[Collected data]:
====================

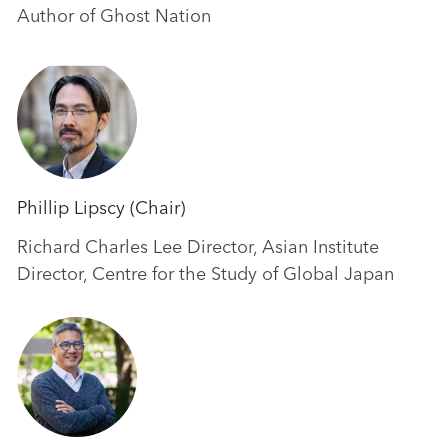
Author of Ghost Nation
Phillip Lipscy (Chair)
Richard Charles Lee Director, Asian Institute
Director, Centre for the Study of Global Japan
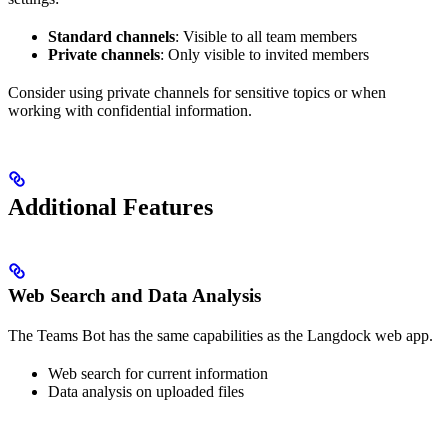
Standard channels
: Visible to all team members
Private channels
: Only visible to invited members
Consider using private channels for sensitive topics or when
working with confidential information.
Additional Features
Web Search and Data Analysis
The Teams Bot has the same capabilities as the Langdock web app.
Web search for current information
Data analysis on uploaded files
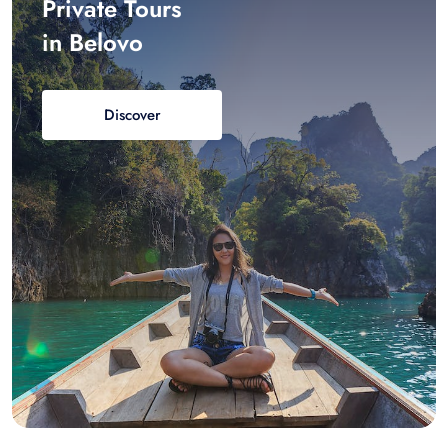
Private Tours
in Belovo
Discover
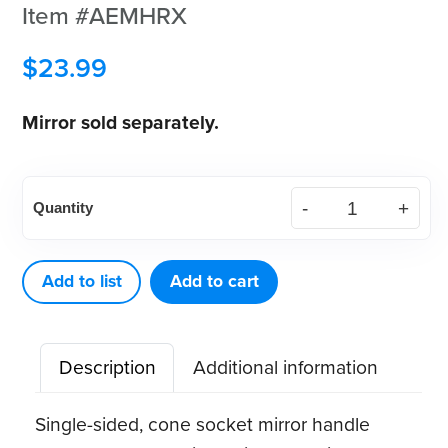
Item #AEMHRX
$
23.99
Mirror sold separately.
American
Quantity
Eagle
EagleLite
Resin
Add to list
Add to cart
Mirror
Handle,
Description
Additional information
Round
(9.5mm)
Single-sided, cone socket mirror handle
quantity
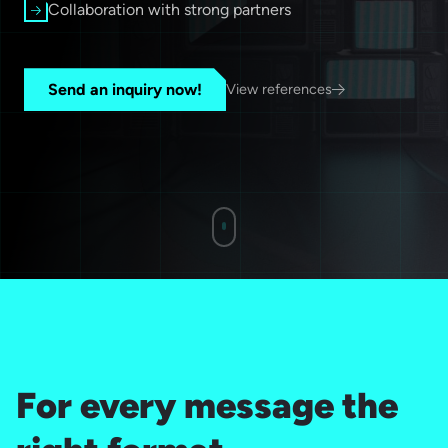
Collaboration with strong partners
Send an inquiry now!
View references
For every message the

====================

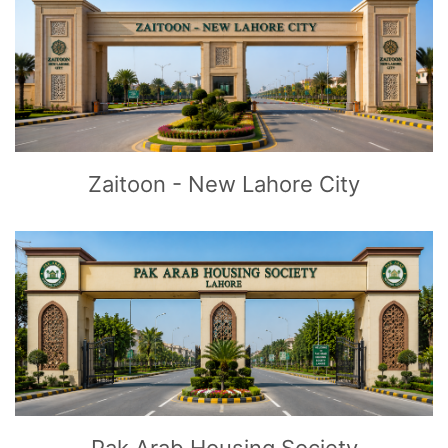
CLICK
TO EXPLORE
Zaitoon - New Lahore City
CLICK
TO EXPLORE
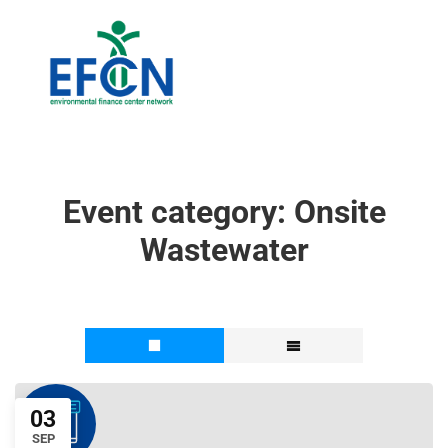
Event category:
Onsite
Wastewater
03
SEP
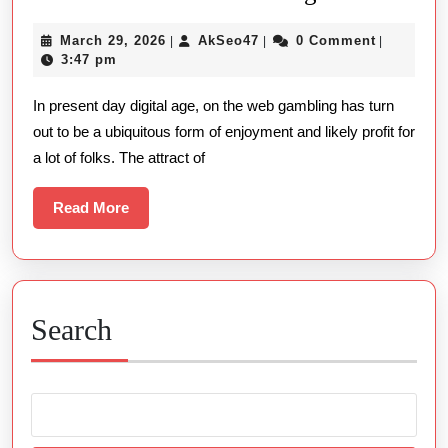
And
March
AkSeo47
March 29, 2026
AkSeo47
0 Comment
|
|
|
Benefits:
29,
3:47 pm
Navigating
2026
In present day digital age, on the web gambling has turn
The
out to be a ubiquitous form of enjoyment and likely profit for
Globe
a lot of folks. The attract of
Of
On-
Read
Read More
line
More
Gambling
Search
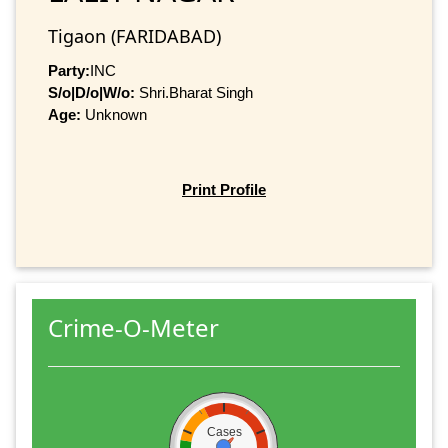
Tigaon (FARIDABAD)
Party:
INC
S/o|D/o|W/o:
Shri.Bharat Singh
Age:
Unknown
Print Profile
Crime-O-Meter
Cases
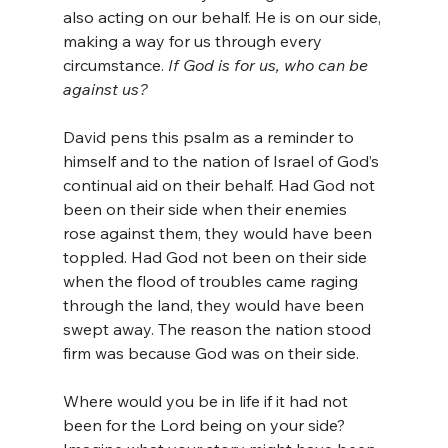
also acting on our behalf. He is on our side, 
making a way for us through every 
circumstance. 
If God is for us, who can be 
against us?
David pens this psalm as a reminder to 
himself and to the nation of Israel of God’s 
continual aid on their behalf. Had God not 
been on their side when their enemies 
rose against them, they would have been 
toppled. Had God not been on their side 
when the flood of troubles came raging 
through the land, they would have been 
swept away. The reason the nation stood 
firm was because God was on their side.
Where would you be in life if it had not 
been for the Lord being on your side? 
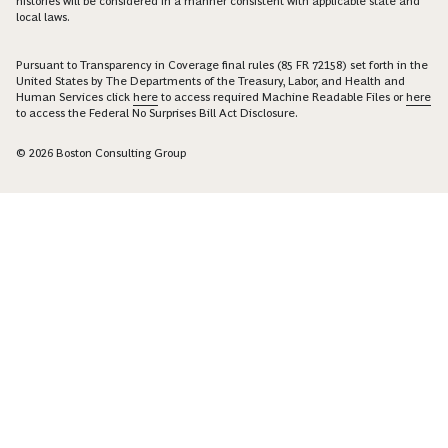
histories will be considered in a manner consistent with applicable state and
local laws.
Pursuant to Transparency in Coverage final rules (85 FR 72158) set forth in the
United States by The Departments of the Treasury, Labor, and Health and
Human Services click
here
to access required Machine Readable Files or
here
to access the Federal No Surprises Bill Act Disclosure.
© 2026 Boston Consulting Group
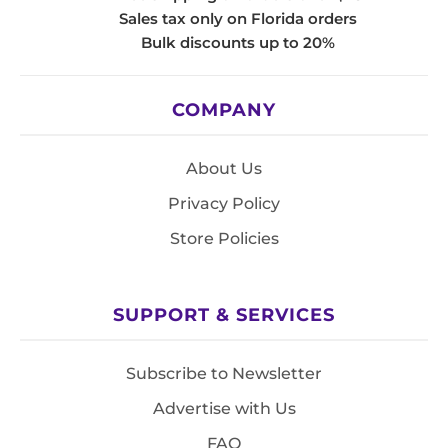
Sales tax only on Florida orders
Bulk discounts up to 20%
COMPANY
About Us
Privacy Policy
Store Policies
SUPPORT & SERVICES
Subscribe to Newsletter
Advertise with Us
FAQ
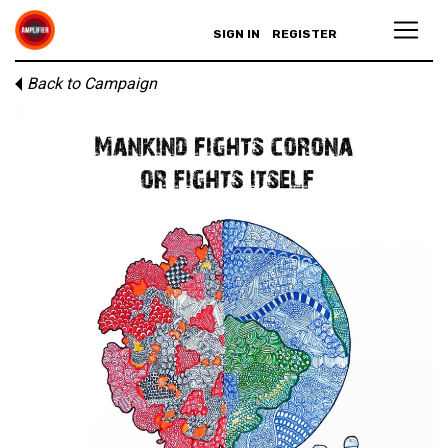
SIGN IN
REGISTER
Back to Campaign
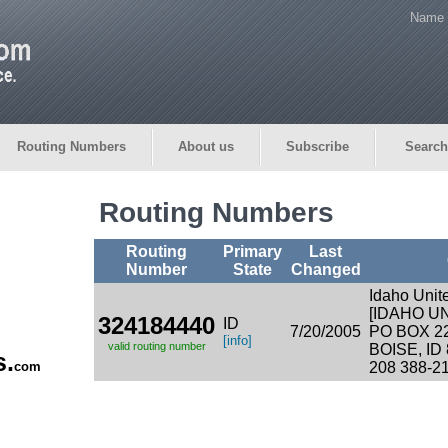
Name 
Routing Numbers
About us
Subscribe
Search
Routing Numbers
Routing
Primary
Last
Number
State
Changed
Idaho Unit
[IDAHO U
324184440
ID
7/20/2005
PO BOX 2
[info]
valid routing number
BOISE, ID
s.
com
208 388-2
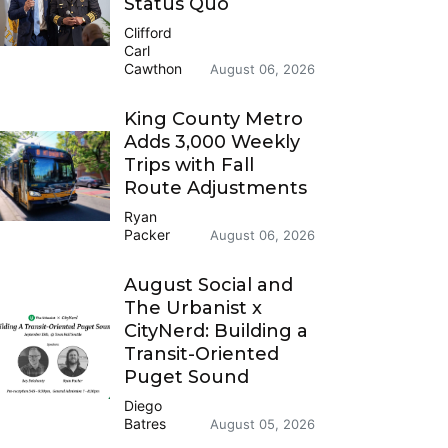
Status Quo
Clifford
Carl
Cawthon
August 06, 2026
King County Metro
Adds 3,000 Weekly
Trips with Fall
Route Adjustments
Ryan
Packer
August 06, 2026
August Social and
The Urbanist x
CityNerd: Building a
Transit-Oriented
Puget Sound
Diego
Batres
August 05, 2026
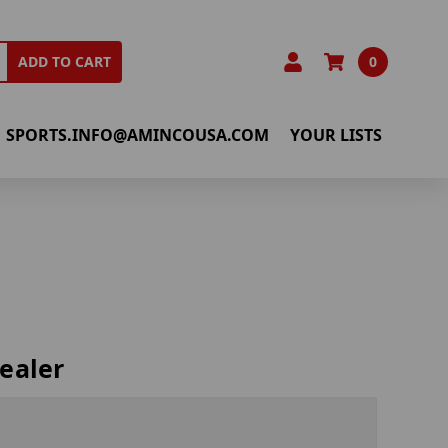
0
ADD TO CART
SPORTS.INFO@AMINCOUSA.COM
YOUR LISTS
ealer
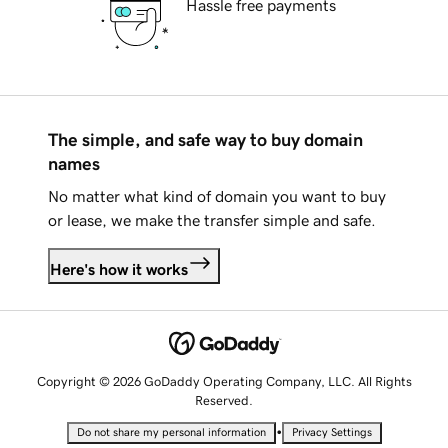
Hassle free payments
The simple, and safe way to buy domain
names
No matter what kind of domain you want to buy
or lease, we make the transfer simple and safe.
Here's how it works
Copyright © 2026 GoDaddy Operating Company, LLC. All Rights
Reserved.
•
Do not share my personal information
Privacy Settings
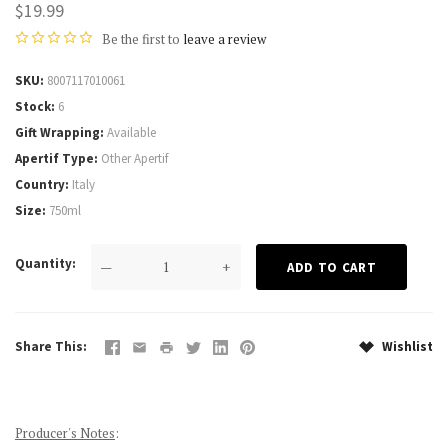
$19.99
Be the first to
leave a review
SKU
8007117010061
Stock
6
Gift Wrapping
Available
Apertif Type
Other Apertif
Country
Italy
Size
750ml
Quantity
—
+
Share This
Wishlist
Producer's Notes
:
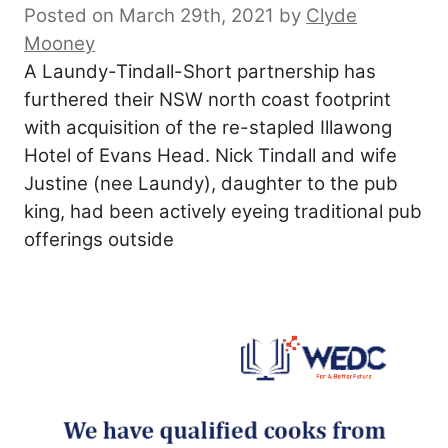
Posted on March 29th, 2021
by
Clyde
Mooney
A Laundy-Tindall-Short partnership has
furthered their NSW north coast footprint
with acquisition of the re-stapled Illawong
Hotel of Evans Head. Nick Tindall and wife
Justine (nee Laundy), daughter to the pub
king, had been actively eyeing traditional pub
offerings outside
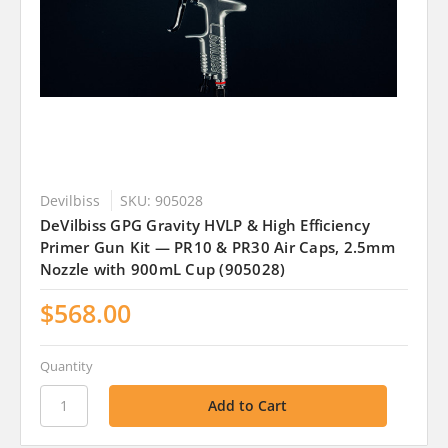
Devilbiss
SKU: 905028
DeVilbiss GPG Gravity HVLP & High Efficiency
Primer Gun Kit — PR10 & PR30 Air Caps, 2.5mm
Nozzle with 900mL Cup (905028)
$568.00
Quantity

====================

[TASK DESCRIPTION]: Some lines above may contain the string "behalf". State how many of them the records have, and nothing more.

[SOLUTION TO THIS EXERCISE]: 2